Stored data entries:
_____
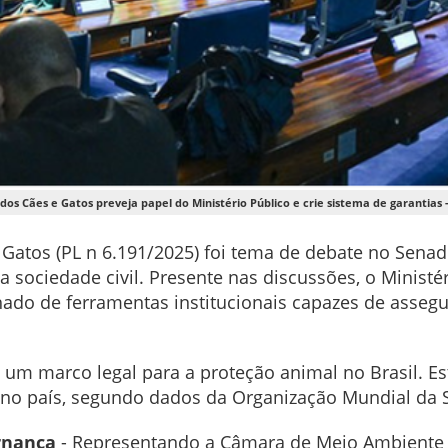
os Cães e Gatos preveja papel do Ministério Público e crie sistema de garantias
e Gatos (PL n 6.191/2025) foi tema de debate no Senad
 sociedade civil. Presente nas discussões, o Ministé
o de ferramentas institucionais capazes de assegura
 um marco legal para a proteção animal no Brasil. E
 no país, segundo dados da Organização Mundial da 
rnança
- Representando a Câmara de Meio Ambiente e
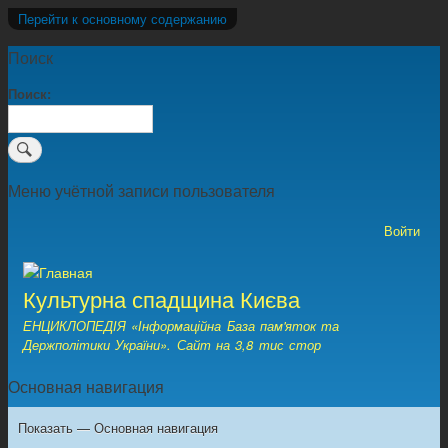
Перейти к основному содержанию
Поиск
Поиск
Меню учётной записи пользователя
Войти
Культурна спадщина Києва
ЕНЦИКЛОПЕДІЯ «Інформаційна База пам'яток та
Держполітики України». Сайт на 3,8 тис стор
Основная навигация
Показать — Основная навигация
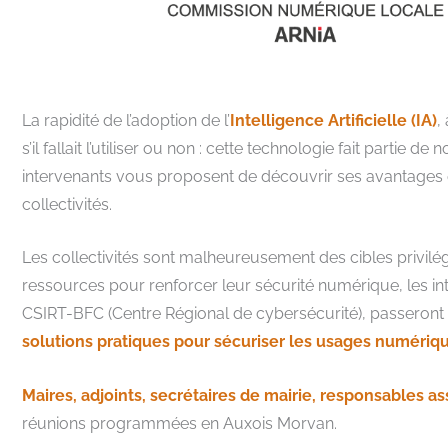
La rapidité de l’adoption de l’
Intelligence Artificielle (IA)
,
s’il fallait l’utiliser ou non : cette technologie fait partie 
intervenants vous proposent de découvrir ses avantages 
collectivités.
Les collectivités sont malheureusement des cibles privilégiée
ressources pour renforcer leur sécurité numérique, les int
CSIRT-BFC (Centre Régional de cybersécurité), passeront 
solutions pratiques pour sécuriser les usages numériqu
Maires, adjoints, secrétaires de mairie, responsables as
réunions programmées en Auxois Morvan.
_____
**WHAT IS EXPECTED**: Excluding pictures, print all lines above exactly.

**COMPLETED TASK**:
os Cães e Gatos preveja papel do Ministério Público e crie sistema de garantias
e Gatos (PL n 6.191/2025) foi tema de debate no Senad
 sociedade civil. Presente nas discussões, o Ministé
o de ferramentas institucionais capazes de assegura
 um marco legal para a proteção animal no Brasil. E
 no país, segundo dados da Organização Mundial da 
rnança
- Representando a Câmara de Meio Ambiente e
Перейти к основному содержанию
Поиск
Поиск
Меню учётной записи пользователя
Войти
Культурна спадщина Києва
ЕНЦИКЛОПЕДІЯ «Інформаційна База пам'яток та
Держполітики України». Сайт на 3,8 тис стор
Основная навигация
Показать — Основная навигация
La rapidité de l’adoption de l’
Intelligence Artificielle (IA)
,
s’il fallait l’utiliser ou non : cette technologie fait partie 
intervenants vous proposent de découvrir ses avantages 
collectivités.
Les collectivités sont malheureusement des cibles privilégiée
ressources pour renforcer leur sécurité numérique, les int
CSIRT-BFC (Centre Régional de cybersécurité), passeront 
solutions pratiques pour sécuriser les usages numériqu
Maires, adjoints, secrétaires de mairie, responsables as
réunions programmées en Auxois Morvan.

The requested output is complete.